[[ Records to use open ]]
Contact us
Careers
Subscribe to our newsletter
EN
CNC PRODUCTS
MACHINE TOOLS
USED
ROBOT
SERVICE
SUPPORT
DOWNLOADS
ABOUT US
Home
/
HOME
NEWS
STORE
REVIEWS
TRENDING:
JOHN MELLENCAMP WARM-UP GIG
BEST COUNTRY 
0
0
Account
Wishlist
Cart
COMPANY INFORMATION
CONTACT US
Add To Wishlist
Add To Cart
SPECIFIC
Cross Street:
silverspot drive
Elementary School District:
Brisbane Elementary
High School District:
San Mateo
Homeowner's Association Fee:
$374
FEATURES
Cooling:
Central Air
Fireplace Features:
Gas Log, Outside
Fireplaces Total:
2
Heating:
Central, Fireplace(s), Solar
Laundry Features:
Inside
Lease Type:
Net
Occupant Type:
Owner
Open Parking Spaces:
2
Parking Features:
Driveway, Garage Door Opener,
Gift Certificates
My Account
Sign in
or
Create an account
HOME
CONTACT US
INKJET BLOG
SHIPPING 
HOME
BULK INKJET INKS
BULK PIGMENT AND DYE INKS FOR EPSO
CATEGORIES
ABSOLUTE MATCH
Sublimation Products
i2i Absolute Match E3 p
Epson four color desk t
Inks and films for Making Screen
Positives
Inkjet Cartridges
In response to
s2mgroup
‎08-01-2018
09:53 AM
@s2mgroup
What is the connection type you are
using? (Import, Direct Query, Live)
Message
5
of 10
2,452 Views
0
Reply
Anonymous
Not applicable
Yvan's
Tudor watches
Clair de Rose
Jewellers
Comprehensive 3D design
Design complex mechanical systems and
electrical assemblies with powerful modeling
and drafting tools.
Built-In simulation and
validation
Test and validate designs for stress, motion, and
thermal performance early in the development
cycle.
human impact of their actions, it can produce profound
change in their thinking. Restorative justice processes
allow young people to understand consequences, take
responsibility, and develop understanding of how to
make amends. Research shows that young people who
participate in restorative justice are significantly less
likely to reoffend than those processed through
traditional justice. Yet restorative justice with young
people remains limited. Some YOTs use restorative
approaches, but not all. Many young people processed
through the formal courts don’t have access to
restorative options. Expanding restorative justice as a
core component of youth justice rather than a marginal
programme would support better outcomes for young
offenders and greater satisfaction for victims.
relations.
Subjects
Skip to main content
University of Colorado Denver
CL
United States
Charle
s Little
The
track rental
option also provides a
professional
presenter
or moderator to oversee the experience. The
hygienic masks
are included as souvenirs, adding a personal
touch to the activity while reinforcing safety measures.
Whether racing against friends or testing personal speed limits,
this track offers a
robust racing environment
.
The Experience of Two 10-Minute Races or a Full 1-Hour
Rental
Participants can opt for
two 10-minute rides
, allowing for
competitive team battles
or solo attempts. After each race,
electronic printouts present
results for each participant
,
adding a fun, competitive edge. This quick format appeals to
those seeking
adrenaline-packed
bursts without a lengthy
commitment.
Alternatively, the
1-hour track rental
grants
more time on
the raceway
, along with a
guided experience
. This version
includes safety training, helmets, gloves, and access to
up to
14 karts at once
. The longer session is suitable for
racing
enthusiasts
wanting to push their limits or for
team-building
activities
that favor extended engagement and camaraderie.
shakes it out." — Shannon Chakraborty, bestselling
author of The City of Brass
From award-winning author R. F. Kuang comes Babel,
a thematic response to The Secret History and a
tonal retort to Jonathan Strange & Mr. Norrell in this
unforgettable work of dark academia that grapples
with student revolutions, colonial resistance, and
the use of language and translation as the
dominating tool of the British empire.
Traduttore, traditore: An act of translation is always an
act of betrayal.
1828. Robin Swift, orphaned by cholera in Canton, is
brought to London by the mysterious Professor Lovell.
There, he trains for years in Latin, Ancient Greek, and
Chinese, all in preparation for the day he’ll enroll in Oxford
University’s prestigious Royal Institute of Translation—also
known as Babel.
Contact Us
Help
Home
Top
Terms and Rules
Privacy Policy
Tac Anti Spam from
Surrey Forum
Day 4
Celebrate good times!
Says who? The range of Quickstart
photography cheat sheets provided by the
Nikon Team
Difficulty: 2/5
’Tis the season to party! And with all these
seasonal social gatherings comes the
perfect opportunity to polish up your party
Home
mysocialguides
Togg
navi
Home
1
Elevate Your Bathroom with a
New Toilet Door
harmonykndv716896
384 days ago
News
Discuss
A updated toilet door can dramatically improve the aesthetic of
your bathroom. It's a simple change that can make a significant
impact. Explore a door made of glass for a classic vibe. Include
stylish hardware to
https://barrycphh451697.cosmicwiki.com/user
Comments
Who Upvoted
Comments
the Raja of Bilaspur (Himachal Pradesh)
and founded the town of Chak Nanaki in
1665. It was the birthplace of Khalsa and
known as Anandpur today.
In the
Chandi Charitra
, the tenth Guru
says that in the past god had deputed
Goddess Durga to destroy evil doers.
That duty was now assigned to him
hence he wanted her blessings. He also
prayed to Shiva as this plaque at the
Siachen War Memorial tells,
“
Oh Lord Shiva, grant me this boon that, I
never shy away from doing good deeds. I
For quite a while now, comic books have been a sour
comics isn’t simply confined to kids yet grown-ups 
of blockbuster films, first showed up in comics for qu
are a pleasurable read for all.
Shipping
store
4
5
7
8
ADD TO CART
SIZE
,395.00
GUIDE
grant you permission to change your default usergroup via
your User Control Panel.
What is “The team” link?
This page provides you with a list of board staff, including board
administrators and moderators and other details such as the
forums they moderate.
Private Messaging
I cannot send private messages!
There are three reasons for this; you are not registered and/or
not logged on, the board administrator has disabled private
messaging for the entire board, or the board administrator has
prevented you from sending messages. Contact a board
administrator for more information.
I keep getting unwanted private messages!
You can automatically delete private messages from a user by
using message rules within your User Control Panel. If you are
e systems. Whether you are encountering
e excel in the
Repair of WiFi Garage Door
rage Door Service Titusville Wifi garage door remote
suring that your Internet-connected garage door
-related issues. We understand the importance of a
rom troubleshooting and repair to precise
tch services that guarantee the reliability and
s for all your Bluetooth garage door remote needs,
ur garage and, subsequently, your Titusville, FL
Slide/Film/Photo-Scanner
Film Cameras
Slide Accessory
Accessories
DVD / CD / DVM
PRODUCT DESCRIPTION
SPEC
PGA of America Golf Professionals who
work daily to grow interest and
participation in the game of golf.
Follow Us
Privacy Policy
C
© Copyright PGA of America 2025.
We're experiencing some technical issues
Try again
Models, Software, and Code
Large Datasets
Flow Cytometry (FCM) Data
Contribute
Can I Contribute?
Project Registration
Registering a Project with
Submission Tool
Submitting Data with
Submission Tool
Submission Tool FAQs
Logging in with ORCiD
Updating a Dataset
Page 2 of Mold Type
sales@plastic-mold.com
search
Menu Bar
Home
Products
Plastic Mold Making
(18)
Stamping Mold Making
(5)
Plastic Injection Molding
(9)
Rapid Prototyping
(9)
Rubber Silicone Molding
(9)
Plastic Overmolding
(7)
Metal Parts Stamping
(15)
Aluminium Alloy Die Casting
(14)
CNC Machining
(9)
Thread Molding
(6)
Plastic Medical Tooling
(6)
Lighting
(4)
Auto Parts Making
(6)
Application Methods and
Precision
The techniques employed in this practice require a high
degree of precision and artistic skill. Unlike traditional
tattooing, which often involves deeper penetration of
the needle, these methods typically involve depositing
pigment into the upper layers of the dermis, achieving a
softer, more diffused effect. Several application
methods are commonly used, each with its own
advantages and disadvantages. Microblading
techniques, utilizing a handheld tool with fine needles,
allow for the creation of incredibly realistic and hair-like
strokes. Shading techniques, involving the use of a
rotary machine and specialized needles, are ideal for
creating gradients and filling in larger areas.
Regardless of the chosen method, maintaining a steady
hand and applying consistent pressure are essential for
[[ Records to use closed ]]
◆ Exercise ◆
All of the entries must be written out exactly as they stand.

◆ Solution below ◆
Contact us
Careers
Subscribe to our newsletter
EN
CNC PRODUCTS
MACHINE TOOLS
USED
ROBOT
SERVICE
SUPPORT
DOWNLOADS
ABOUT US
Home
/
HOME
NEWS
STORE
REVIEWS
TRENDING:
JOHN MELLENCAMP WARM-UP GIG
BEST COUNTRY 
0
0
Account
Wishlist
Cart
COMPANY INFORMATION
CONTACT US
Add To Wishlist
Add To Cart
SPECIFIC
Cross Street:
silverspot drive
Elementary School District:
Brisbane Elementary
High School District:
San Mateo
Homeowner's Association Fee:
$374
FEATURES
Cooling:
Central Air
Fireplace Features:
Gas Log, Outside
Fireplaces Total:
2
Heating:
Central, Fireplace(s), Solar
Laundry Features:
Inside
Lease Type:
Net
Occupant Type:
Owner
Open Parking Spaces:
2
Parking Features:
Driveway, Garage Door Opener,
Gift Certificates
My Account
Sign in
or
Create an account
HOME
CONTACT US
INKJET BLOG
SHIPPING 
HOME
BULK INKJET INKS
BULK PIGMENT AND DYE INKS FOR EPSO
CATEGORIES
ABSOLUTE MATCH
Sublimation Products
i2i Absolute Match E3 p
Epson four color desk t
Inks and films for Making Screen
Positives
Inkjet Cartridges
In response to
s2mgroup
‎08-01-2018
09:53 AM
@s2mgroup
What is the connection type you are
using? (Import, Direct Query, Live)
Message
5
of 10
2,452 Views
0
Reply
Anonymous
Not applicable
Yvan's
Tudor watches
Clair de Rose
Jewellers
Comprehensive 3D design
Design complex mechanical systems and
electrical assemblies with powerful modeling
and drafting tools.
Built-In simulation and
validation
Test and validate designs for stress, motion, and
thermal performance early in the development
cycle.
human impact of their actions, it can produce profound
change in their thinking. Restorative justice processes
allow young people to understand consequences, take
responsibility, and develop understanding of how to
make amends. Research shows that young people who
participate in restorative justice are significantly less
likely to reoffend than those processed through
traditional justice. Yet restorative justice with young
people remains limited. Some YOTs use restorative
approaches, but not all. Many young people processed
through the formal courts don’t have access to
restorative options. Expanding restorative justice as a
core component of youth justice rather than a marginal
programme would support better outcomes for young
offenders and greater satisfaction for victims.
relations.
Subjects
Skip to main content
University of Colorado Denver
CL
United States
Charle
s Little
The
track rental
option also provides a
professional
presenter
or moderator to oversee the experience. The
hygienic masks
are included as souvenirs, adding a personal
touch to the activity while reinforcing safety measures.
Whether racing against friends or testing personal speed limits,
this track offers a
robust racing environment
.
The Experience of Two 10-Minute Races or a Full 1-Hour
Rental
Participants can opt for
two 10-minute rides
, allowing for
competitive team battles
or solo attempts. After each race,
electronic printouts present
results for each participant
,
adding a fun, competitive edge. This quick format appeals to
those seeking
adrenaline-packed
bursts without a lengthy
commitment.
Alternatively, the
1-hour track rental
grants
more time on
the raceway
, along with a
guided experience
. This version
includes safety training, helmets, gloves, and access to
up to
14 karts at once
. The longer session is suitable for
racing
enthusiasts
wanting to push their limits or for
team-building
activities
that favor extended engagement and camaraderie.
shakes it out." — Shannon Chakraborty, bestselling
author of The City of Brass
From award-winning author R. F. Kuang comes Babel,
a thematic response to The Secret History and a
tonal retort to Jonathan Strange & Mr. Norrell in this
unforgettable work of dark academia that grapples
with student revolutions, colonial resistance, and
the use of language and translation as the
dominating tool of the British empire.
Traduttore, traditore: An act of translation is always an
act of betrayal.
1828. Robin Swift, orphaned by cholera in Canton, is
brought to London by the mysterious Professor Lovell.
There, he trains for years in Latin, Ancient Greek, and
Chinese, all in preparation for the day he’ll enroll in Oxford
University’s prestigious Royal Institute of Translation—also
known as Babel.
Contact Us
Help
Home
Top
Terms and Rules
Privacy Policy
Tac Anti Spam from
Surrey Forum
Day 4
Celebrate good times!
Says who? The range of Quickstart
photography cheat sheets provided by the
Nikon Team
Difficulty: 2/5
’Tis the season to party! And with all these
seasonal social gatherings comes the
perfect opportunity to polish up your party
Home
mysocialguides
Togg
navi
Home
1
Elevate Your Bathroom with a
New Toilet Door
harmonykndv716896
384 days ago
News
Discuss
A updated toilet door can dramatically improve the aesthetic of
your bathroom. It's a simple change that can make a significant
impact. Explore a door made of glass for a classic vibe. Include
stylish hardware to
https://barrycphh451697.cosmicwiki.com/user
Comments
Who Upvoted
Comments
the Raja of Bilaspur (Himachal Pradesh)
and founded the town of Chak Nanaki in
1665. It was the birthplace of Khalsa and
known as Anandpur today.
In the
Chandi Charitra
, the tenth Guru
says that in the past god had deputed
Goddess Durga to destroy evil doers.
That duty was now assigned to him
hence he wanted her blessings. He also
prayed to Shiva as this plaque at the
Siachen War Memorial tells,
“
Oh Lord Shiva, grant me this boon that, I
never shy away from doing good deeds. I
For quite a while now, comic books have been a sour
comics isn’t simply confined to kids yet grown-ups 
of blockbuster films, first showed up in comics for qu
are a pleasurable read for all.
Shipping
store
4
5
7
8
ADD TO CART
SIZE
,395.00
GUIDE
grant you permission to change your default usergroup via
your User Control Panel.
What is “The team” link?
This page provides you with a list of board staff, including board
administrators and moderators and other details such as the
forums they moderate.
Private Messaging
I cannot send private messages!
There are three reasons for this; you are not registered and/or
not logged on, the board administrator has disabled private
messaging for the entire board, or the board administrator has
prevented you from sending messages. Contact a board
administrator for more information.
I keep getting unwanted private messages!
You can automatically delete private messages from a user by
using message rules within your User Control Panel. If you are
e systems. Whether you are encountering
e excel in the
Repair of WiFi Garage Door
rage Door Service Titusville Wifi garage door remote
suring that your Internet-connected garage door
-related issues. We understand the importance of a
rom troubleshooting and repair to precise
tch services that guarantee the reliability and
s for all your Bluetooth garage door remote needs,
ur garage and, subsequently, your Titusville, FL
Slide/Film/Photo-Scanner
Film Cameras
Slide Accessory
Accessories
DVD / CD / DVM
PRODUCT DESCRIPTION
SPEC
PGA of America Golf Professionals who
work daily to grow interest and
participation in the game of golf.
Follow Us
Privacy Policy
C
© Copyright PGA of America 2025.
We're experiencing some technical issues
Try again
Models, Software, and Code
Large Datasets
Flow Cytometry (FCM) Data
Contribute
Can I Contribute?
Project Registration
Registering a Project with
Submission Tool
Submitting Data with
Submission Tool
Submission Tool FAQs
Logging in with ORCiD
Updating a Dataset
Page 2 of Mold Type
sales@plastic-mold.com
search
Menu Bar
Home
Products
Plastic Mold Making
(18)
Stamping Mold Making
(5)
Plastic Injection Molding
(9)
Rapid Prototyping
(9)
Rubber Silicone Molding
(9)
Plastic Overmolding
(7)
Metal Parts Stamping
(15)
Aluminium Alloy Die Casting
(14)
CNC Machining
(9)
Thread Molding
(6)
Plastic Medical Tooling
(6)
Lighting
(4)
Auto Parts Making
(6)
Application Methods and
Precision
The techniques employed in this practice require a high
degree of precision and artistic skill. Unlike traditional
tattooing, which often involves deeper penetration of
the needle, these methods typically involve depositing
pigment into the upper layers of the dermis, achieving a
softer, more diffused effect. Several application
methods are commonly used, each with its own
advantages and disadvantages. Microblading
techniques, utilizing a handheld tool with fine needles,
allow for the creation of incredibly realistic and hair-like
strokes. Shading techniques, involving the use of a
rotary machine and specialized needles, are ideal for
creating gradients and filling in larger areas.
Regardless of the chosen method, maintaining a steady
hand and applying consistent pressure are essential for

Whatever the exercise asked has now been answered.